By contrast, the “religious liberty” coalition insists that business transactions are protected religious exercise. At the Cedarville summit, Hobby Lobby’s Steve Green held court at a business-themed breakout session where he was asked, “How can actual business processes honor God?”

It’s easy to tell people to go elsewhere. But for the woman with a low-wage job seeking an IUD or an abortion, or for a couple with doors slammed in their faces, each individual opt-out adds up.

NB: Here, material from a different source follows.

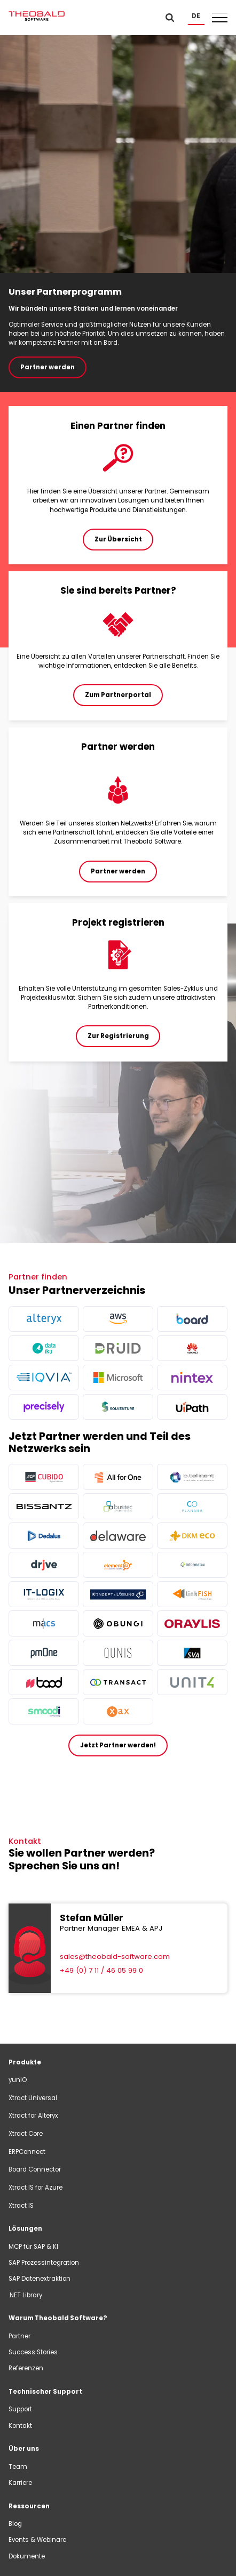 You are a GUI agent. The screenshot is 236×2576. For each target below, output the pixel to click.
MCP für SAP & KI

U.S. Sen. Rand Paul speaks to supporters Oct. 12, 2014 in Bowling Green, Ky.
U.S. Sen. Rand Paul speaks to supporters Oct. 12, 2014 in Bowling Green, Ky.
Bac To Trong/Daily News/AP

And it rarely ends with an individual refusal. In Rand Paul’s 2012 op-ed on the subject, entitled “The President’s War on Religious Freedom,” he accused the Obama administration of never having been “a protector of pro-life Americans’ conscience rights,” citing, among other things, “federal funding that Planned Parenthood receives.” That funding, for reproductive services that don’t include abortion, goes to health providers that apply for it and has nothing to do with religious objectors. In other words, Paul was talking about a broad policy objective that would affect millions of women, in the name of “conscience rights.”

Even before the presidential race is officially on, the next Congress, fully under Republican control, may well tackle such issues. There is already a Marriage and Religious Freedom Act, sponsored by Rep. Raul Labrador and Utah Senator Mike Lee, that “prohibits the federal government from taking an adverse action against a person on the basis that such person acts in accordance with a religious belief that: (1) marriage is or should be recognized as the union of one man and one woman, or (2) sexual relations are properly reserved to such a marriage.”

It’s all just the beginning of claiming a war on religious liberty. Republicans have lately been arguing that everything is the Obamacare of something else: That Dodd-Frank is “Obamacare for banks” (Congressman Paul Ryan and Sen. Mitch McConnell) or that net neutrality is “Obamacare for the Internet” (Cruz). It’s a way to tar any other issue with the unpopularity of the Affordable Care Act, with the implication that government is intruding too far or that even Obama is being dishonest.

There is already such a line for the religious liberty claim, and it comes from Jindal. “The president is very concerned about religious liberty,” he said jokingly in February. “And also, if you like your religion, you can keep your religion.”